Setting and Problem
Simulation-based learning is critical for competency development in medical residents. During the last decade, head-mounted virtual reality (VR) systems have improved their photorealism, processing speed, and ability to capture benchmark performance. VR simulation-based training systems have effectively replaced expensive mannequins in simulation centers, enabling learner-centered medical training accessible even at home. Recent studies demonstrated comparable outcomes on most learning objectives for VR simulations when compared to mannequin-based training. Most residency programs now require specific VR scenarios each year to demonstrate accomplishment of educational benchmarks. These VR systems provide real-time tracking and immediate visual feedback to learners. However, supporting multiple roles in a training scenario and realistic haptic feedback are 2 areas where VR-based medical training has not lived up to expectations. Two recent technology advances are poised to make a big impact in simulation-based education. Holographic learning (HL) systems enabled by advances in augmented reality technology allow a wider field of view and realistic overlay of computer-generated imagery over real world objects. Innovative 3-dimensional (3D) printing technology can print anatomical models with accurate material properties of various tissues. These 2 advances taken together have the potential to overcome limitations of VR-based medical training. At the start of 2030, individual HL systems cost less than $500. Due to the affordability and improved performance of HL systems and 3D printers, they are now a potential alternative to VR for learner-centered medical education.
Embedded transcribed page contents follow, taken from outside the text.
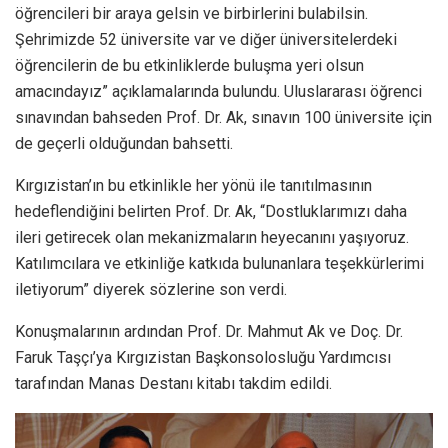
öğrencileri bir araya gelsin ve birbirlerini bulabilsin.
Şehrimizde 52 üniversite var ve diğer üniversitelerdeki
öğrencilerin de bu etkinliklerde buluşma yeri olsun
amacındayız” açıklamalarında bulundu. Uluslararası öğrenci
sınavından bahseden Prof. Dr. Ak, sınavın 100 üniversite için
de geçerli olduğundan bahsetti.
Kırgızistan’ın bu etkinlikle her yönü ile tanıtılmasının
hedeflendiğini belirten Prof. Dr. Ak, “Dostluklarımızı daha
ileri getirecek olan mekanizmaların heyecanını yaşıyoruz.
Katılımcılara ve etkinliğe katkıda bulunanlara teşekkürlerimi
iletiyorum” diyerek sözlerine son verdi.
Konuşmalarının ardından Prof. Dr. Mahmut Ak ve Doç. Dr.
Faruk Taşçı’ya Kırgızistan Başkonsolosluğu Yardımcısı
tarafından Manas Destanı kitabı takdim edildi.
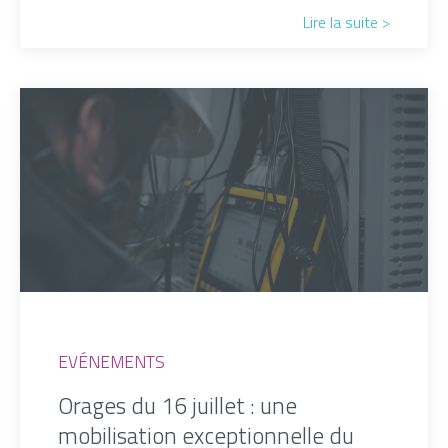
Lire la suite >
EVÉNEMENTS
Orages du 16 juillet : une
mobilisation exceptionnelle du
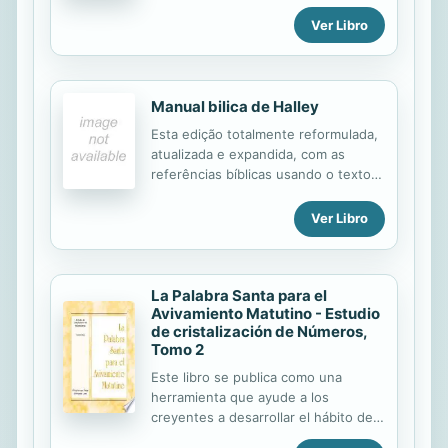
Evangelical Lutheran Church in
Ver Libro
America adopted in 1991 by the
ELCA's second churchwide
assembly.
Manual bilica de Halley
Esta edição totalmente reformulada,
atualizada e expandida, com as
referências bíblicas usando o texto
da Nova Versão Internacional (NVI),
contém, entre as inovações,
Ver Libro
ilustrações e imagens, e pesquisas
arqueológicas atualizadas de acordo
com as mais recentes descobertas.
La Palabra Santa para el
Avivamiento Matutino - Estudio
de cristalización de Números,
Tomo 2
Este libro se publica como una
herramienta que ayude a los
creyentes a desarrollar el hábito de
pasar un tiempo diario de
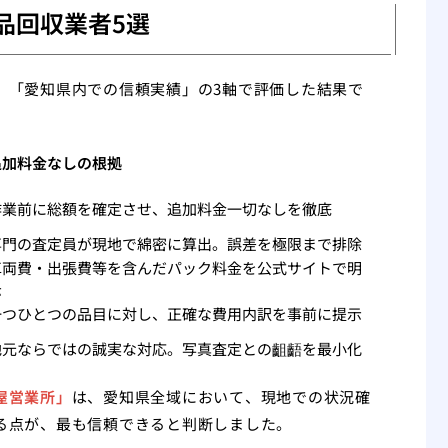
品回収業者5選
」「愛知県内での信頼実績」の3軸で評価した結果で
追加料金なしの根拠
作業前に総額を確定させ、追加料金一切なしを徹底
専門の査定員が現地で綿密に算出。誤差を極限まで排除
車両費・出張費等を含んだパック料金を公式サイトで明
示
一つひとつの品目に対し、正確な費用内訳を事前に提示
地元ならではの誠実な対応。写真査定との齟齬を最小化
屋営業所」
は、愛知県全域において、現地での状況確
る点が、最も信頼できると判断しました。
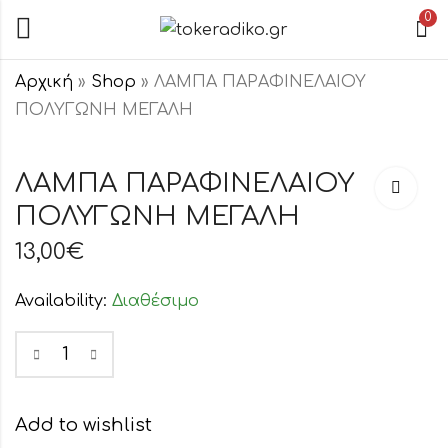
0
Αρχική
»
Shop
»
ΛΑΜΠΑ ΠΑΡΑΦΙΝΕΛΑΙΟΥ
ΠΟΛΥΓΩΝΗ ΜΕΓΑΛΗ
ΛΑΜΠΑ
ΜΗΧΑΝΙΣ
ΠΑΡΑΦΙΝΕΛ
ΛΑΜΠΑΣ
ΛΑΜΠΑ ΠΑΡΑΦΙΝΕΛΑΙΟΥ
"ΛΟΥΛΟΥΔΙ"
ΠΑΡΑΦΙΝΕ
ΠΟΛΥΓΩΝΗ ΜΕΓΑΛΗ
6,00
1,50
€
€
13,00
€
Availability:
Διαθέσιμο
Add to wishlist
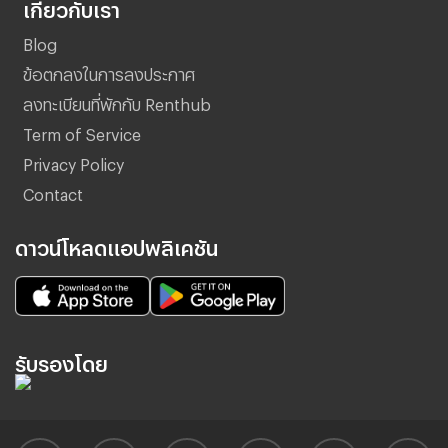
เกี่ยวกับเรา
Blog
ข้อตกลงในการลงประกาศ
ลงทะเบียนที่พักกับ Renthub
Term of Service
Privacy Policy
Contact
ดาวน์โหลดแอปพลิเคชัน
รับรองโดย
We developed and tested operating room scenarios in a home-use HL system to allow an anesthesiologist and surgeon to work together to address the same critical medical event.
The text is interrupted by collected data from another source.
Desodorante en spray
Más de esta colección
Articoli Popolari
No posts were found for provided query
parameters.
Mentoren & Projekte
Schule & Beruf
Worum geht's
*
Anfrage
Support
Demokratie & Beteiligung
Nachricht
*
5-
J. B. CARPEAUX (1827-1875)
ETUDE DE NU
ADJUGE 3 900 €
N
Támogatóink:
In 2029, 120 new residents from anesthesiology and surgery participated in a controlled experiment comparing HL with a 3D printed anatomical model (innovative), VR-based (current) training systems, and mannequin-based (legacy) medical training systems. The study received local Institutional Review Board approval, and sample size was based on power analysis assuming large effect sizes. All participants provided informed consent. We ensured that participants had limited prior exposure to HL training systems to avoid exposure effects, and we randomly assigned them to 1 of the 3 experimental conditions. In each of the training conditions, they completed 2 emergency scenarios: a massive blood loss event and an endotracheal intubation (ETI). Both scenarios were validated in pilot studies. Subjects were required to commit to 30 minutes of uninterrupted time for simulation to ensure appropriate testing conditions. For consistency, participants in all 3 conditions used 3D printed medical toolkits including a laryngoscope with positional tracking markers to capture movement. We measured performance of participants using a series of objective measures (task time, accuracy, number of corrections of hand position during procedure, overall narrowness or wideness of procedure arcs, and accurate closed-loop communication), and gathered subjective user feedback (participant's sense of environment realism, perceived realism of haptic feedback, and acceptability of use).
Outcomes to Date
Preliminary results indicate augmented reality HL systems are a more effective, yet affordable, alternative to both VR-based and mannequin-based simulation training (figure). HL systems showed better performance in terms of response times and task performance accuracy compared to the other 2 conditions. The ratings of environment realism were slightly higher with headset VR compared to the HL system. However, the HL system reported higher ratings for haptic feedback. Results also show that task performance for ETI was better in the HL system compared to VR and mannequin-based systems. We present our initial results to substantiate an open challenge to all fields of medicine to consider applications of home-use multiplayer HL as an option to facilitate safe, cost-effective, learner-centered medical education in 2030.